### Problem to work on
Where a line of the records contains the word "大企业级应用可行性分析", show that line.

Page-level text extractions:
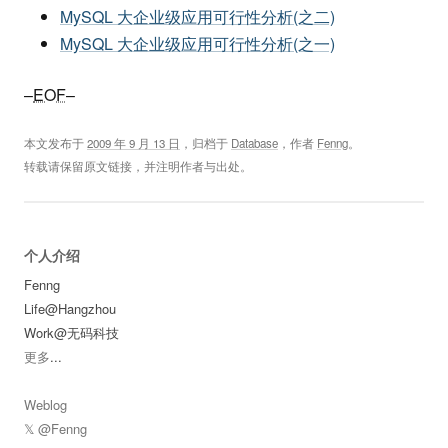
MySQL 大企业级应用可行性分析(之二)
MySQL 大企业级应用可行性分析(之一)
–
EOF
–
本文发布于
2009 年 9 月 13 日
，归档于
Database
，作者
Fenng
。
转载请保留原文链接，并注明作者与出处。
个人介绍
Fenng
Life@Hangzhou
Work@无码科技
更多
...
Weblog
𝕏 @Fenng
==
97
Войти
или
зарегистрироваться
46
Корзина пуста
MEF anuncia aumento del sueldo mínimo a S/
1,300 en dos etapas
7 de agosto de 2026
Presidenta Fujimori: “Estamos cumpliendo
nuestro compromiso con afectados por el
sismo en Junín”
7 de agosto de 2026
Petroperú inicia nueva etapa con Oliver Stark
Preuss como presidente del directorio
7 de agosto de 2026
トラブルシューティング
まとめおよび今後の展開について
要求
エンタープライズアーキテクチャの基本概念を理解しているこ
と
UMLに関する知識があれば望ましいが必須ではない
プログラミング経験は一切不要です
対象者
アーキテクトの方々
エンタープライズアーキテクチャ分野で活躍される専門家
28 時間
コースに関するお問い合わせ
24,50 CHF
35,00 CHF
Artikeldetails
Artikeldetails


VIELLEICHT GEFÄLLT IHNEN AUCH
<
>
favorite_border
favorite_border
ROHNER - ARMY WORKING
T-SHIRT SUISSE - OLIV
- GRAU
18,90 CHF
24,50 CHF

### Solution for this problem
MySQL 大企业级应用可行性分析(之二)
MySQL 大企业级应用可行性分析(之一)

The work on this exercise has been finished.